Find the lines in the records below that contain "panel", and report each of them.
[Opening Recorded information section]
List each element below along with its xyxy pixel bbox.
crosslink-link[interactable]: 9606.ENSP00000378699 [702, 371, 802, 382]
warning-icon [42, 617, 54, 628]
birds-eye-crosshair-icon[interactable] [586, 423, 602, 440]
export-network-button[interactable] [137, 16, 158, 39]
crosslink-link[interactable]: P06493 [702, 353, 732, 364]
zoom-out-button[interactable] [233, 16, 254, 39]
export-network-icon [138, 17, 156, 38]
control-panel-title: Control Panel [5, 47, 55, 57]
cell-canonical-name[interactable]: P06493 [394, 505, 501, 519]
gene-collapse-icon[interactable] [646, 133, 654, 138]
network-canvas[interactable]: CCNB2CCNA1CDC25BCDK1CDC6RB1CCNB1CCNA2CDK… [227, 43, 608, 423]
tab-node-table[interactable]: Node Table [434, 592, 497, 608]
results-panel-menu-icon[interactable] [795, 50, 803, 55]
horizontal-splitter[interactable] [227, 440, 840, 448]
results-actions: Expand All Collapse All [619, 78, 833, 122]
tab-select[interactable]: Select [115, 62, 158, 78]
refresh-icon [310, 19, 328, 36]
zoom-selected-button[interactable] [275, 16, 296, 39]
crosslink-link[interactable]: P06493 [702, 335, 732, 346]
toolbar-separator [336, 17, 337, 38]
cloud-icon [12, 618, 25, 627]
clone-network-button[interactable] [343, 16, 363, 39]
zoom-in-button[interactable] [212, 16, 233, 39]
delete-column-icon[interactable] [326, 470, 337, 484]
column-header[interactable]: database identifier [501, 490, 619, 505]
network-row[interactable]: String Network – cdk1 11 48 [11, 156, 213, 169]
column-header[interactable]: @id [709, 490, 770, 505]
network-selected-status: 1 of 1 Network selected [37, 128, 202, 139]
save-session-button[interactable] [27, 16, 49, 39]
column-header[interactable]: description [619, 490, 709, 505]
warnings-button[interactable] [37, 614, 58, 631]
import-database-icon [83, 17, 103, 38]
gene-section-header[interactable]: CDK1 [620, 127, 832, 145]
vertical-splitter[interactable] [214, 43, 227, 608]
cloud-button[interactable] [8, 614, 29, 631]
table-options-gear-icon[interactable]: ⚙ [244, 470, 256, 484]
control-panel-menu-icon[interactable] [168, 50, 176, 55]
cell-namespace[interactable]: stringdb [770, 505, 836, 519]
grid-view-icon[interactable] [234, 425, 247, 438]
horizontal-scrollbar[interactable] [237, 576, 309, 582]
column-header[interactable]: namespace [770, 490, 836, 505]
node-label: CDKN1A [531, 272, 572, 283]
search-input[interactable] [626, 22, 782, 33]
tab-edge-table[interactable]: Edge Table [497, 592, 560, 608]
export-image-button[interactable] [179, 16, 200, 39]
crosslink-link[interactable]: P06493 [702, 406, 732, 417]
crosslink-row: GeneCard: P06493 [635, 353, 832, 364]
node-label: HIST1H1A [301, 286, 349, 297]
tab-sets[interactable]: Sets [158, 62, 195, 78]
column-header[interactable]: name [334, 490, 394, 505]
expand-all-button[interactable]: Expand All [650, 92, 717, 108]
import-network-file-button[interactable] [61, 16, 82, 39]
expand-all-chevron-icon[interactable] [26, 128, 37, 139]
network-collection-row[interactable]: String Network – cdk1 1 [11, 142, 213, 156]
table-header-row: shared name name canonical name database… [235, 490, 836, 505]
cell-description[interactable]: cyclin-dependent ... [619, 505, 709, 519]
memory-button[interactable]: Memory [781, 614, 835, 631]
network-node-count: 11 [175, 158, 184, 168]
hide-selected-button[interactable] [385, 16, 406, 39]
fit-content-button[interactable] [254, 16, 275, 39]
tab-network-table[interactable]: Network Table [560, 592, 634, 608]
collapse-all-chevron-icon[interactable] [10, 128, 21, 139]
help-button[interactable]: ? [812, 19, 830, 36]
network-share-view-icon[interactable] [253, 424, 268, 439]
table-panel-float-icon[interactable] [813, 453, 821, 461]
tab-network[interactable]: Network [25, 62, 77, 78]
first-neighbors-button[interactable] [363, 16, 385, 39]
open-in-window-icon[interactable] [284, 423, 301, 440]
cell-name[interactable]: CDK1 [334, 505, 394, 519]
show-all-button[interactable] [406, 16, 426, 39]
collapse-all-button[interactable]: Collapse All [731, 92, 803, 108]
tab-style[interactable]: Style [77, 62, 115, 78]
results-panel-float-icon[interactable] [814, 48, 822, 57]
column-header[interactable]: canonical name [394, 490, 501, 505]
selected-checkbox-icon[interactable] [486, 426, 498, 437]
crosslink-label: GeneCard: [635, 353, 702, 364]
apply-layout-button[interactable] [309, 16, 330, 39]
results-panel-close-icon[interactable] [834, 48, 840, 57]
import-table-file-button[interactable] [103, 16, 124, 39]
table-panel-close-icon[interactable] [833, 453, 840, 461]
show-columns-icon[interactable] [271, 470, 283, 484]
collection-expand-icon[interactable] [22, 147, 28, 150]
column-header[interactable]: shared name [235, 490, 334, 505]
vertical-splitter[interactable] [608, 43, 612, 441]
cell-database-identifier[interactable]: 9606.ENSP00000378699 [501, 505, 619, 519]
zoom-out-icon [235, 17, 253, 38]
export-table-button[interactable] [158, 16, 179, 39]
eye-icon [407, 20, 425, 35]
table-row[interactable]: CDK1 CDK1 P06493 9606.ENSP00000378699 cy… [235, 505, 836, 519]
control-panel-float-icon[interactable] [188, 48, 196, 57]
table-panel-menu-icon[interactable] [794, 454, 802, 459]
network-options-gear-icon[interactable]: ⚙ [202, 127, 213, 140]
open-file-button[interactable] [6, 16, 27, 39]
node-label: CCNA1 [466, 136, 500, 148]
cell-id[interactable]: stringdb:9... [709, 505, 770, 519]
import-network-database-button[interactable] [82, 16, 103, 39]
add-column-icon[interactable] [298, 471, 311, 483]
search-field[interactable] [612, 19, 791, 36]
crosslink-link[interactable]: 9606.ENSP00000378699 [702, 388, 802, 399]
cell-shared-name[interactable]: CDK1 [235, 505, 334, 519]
[Closing Recorded information section]
● Result of this task
control-panel-title: Control Panel [5, 47, 55, 57]
results-panel-menu-icon[interactable] [795, 50, 803, 55]
control-panel-menu-icon[interactable] [168, 50, 176, 55]
table-panel-float-icon[interactable] [813, 453, 821, 461]
results-panel-float-icon[interactable] [814, 48, 822, 57]
results-panel-close-icon[interactable] [834, 48, 840, 57]
table-panel-close-icon[interactable] [833, 453, 840, 461]
control-panel-float-icon[interactable] [188, 48, 196, 57]
table-panel-menu-icon[interactable] [794, 454, 802, 459]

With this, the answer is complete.